As the Fourth of July approaches, complaints about fireworks are surging across the country.
In Irwindale, police responded to a tip about fireworks at a home on Central Avenue where they say officers discovered over 70 illegally possessed fireworks amounting to almost 2,000 pounds.
Police seized the fireworks and the residents were charged.
Fireworks have been in high demand, and industry experts say it will be a record-breaking year.
The fireworks boom has possibly been an unexpected result of the coronavirus pandemic, with people tired of staying home and the weather warming up.
"With people being home and less to do, people may have been entertaining themselves with more of these fireworks, shooting, them off," said Capt. Paul Vernon, a spokesman for the Los Angeles Police Department.
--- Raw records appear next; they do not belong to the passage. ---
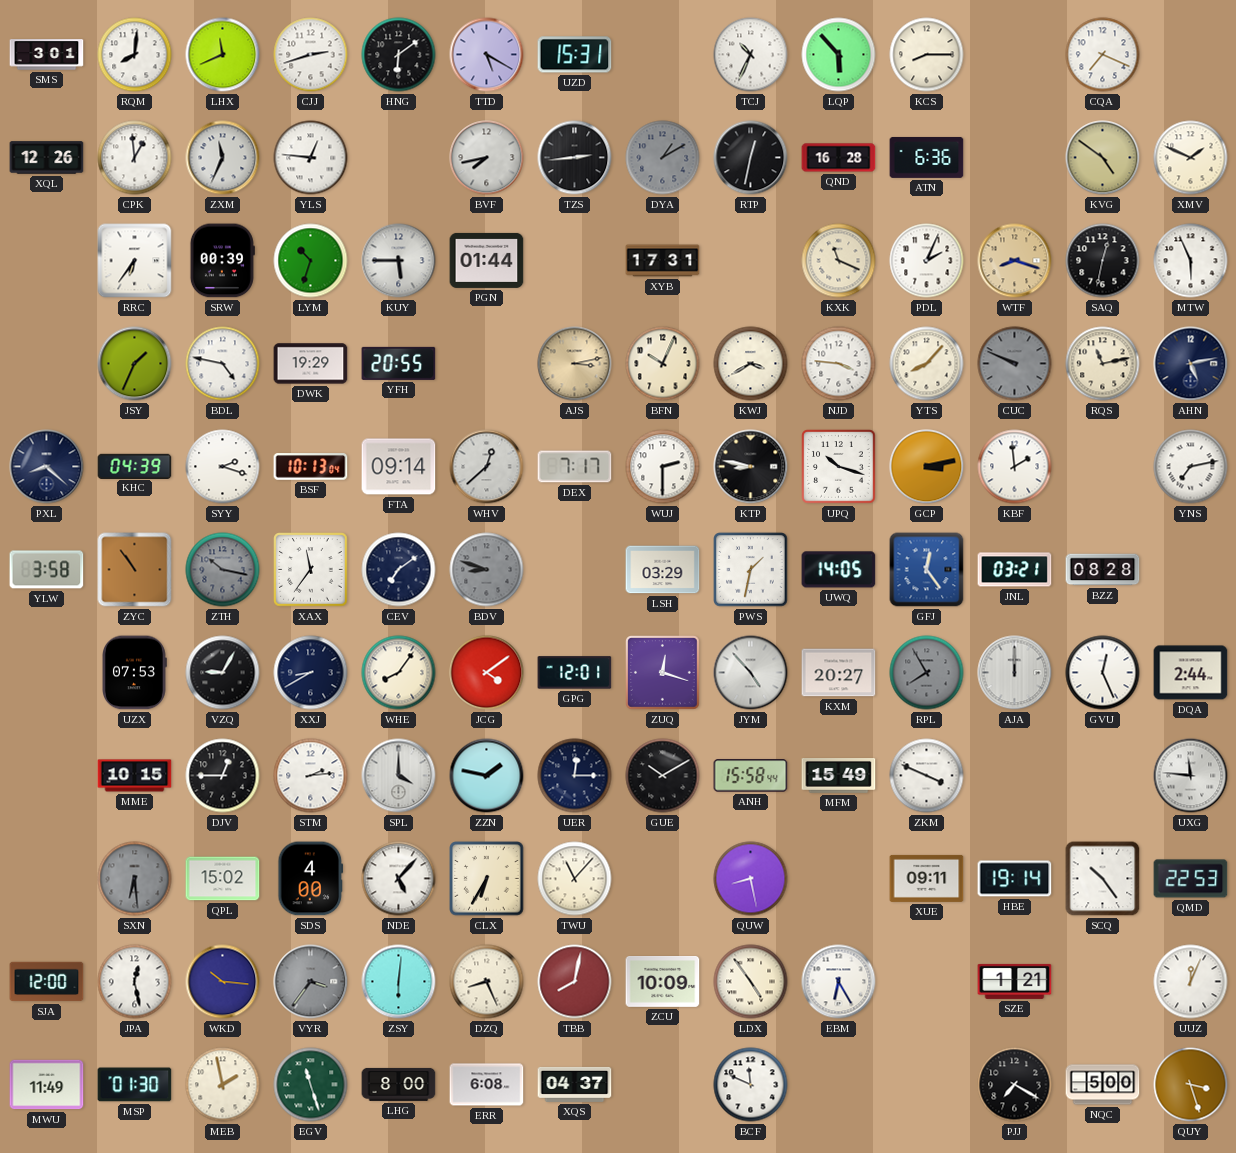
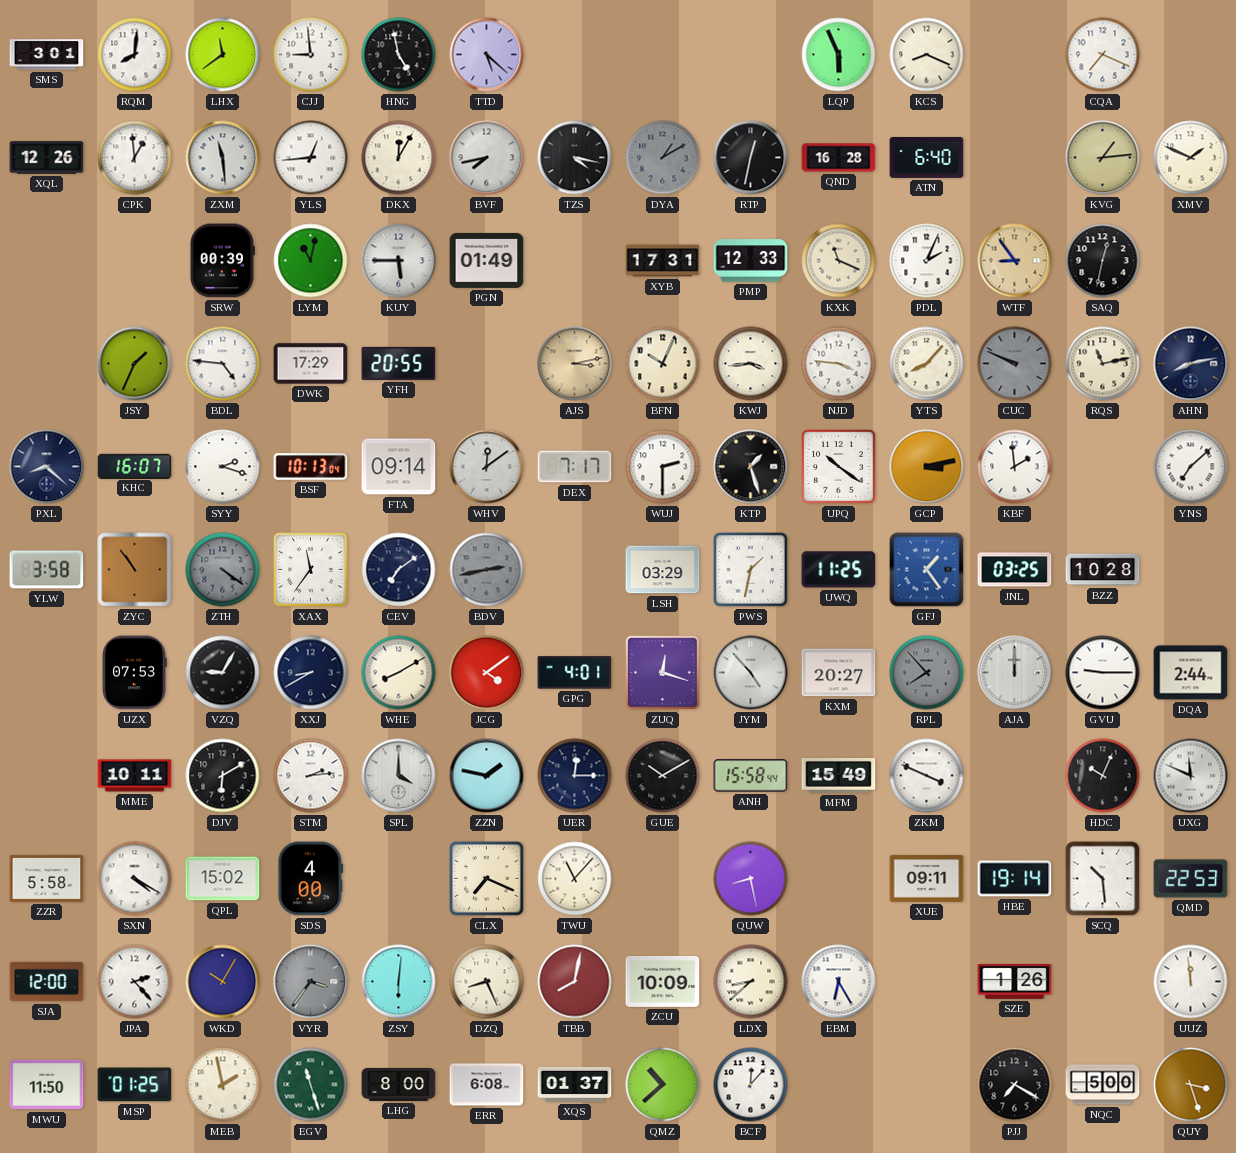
LHX: 11:41 -> 11:39
CJJ: 2:42 -> 8:59
HNG: 6:09 -> 4:58
TTD: 5:20 -> 5:22
UZD: 15:31 -> none
TCJ: 10:34 -> none
LQP: 5:53 -> 5:56
KCS: 8:15 -> 8:19
ZXM: 11:34 -> 11:29
YLS: 12:46 -> 12:44
DKX: none -> 12:05
TZS: 2:44 -> 4:17
ATN: 6:36 -> 6:40
KVG: 4:51 -> 1:14
RRC: 6:36 -> none
LYM: 10:33 -> 11:02
PGN: 01:44 -> 01:49
PMP: none -> 12:33
WTF: 8:18 -> 8:54
MTW: 5:56 -> none
BDL: 4:47 -> 4:46
DWK: 19:29 -> 17:29
KWJ: 3:40 -> 3:44
AHN: 5:13 -> 8:13
KHC: 04:39 -> 16:07
WHV: 12:38 -> 12:09
KTP: 8:47 -> 1:27
UPQ: 10:18 -> 10:21
YNS: 7:13 -> 7:08
ZTH: 10:17 -> 4:21
BDV: 8:48 -> 2:43
UWQ: 14:05 -> 11:25
GFJ: 12:24 -> 1:24
JNL: 03:21 -> 03:25
BZZ: 08:28 -> 10:28
WHE: 8:06 -> 8:10
GPG: 12:01 -> 4:01
RPL: 7:55 -> 7:53
GVU: 12:26 -> 9:15
MME: 10:15 -> 10:11
DJV: 12:45 -> 6:10
HDC: none -> 10:04
UXG: 11:46 -> 11:49
ZZR: none -> 5:58
SXN: 6:29 -> 4:20
SXN dial: grey -> white
NDE: 5:07 -> none
CLX: 6:35 -> 7:19
SCQ: 10:24 -> 10:29
JPA: 12:28 -> 2:23
WKD: 10:16 -> 10:05
LDX: 4:54 -> 8:38
SZE: 1:21 -> 1:26
UUZ: 12:04 -> 11:59
MWU: 11:49 -> 11:50
MSP: 01:30 -> 01:25
XQS: 04:37 -> 01:37
QMZ: none -> 10:38
BCF: 11:49 -> 12:07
According to the San Bernardino County Sheriff's Department, the city of Rancho Cucamonga has been seeing six times the number of fireworks-related calls compared to last year.
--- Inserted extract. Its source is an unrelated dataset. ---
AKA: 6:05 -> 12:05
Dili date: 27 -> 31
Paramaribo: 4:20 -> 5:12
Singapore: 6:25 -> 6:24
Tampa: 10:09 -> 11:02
In some areas, deputies and officers have been reassigned to simply drive around and search for the use of illegal fireworks. But even if they catch the people responsible, most of the time the infraction is only a misdemeanor.
"There's often very little the officers can do," Vernon said. "These tend to be lower-priority types of calls, because the firework goes off, the firecracker lights off, and by the time the police get there there's no one around and no evidence of the crime."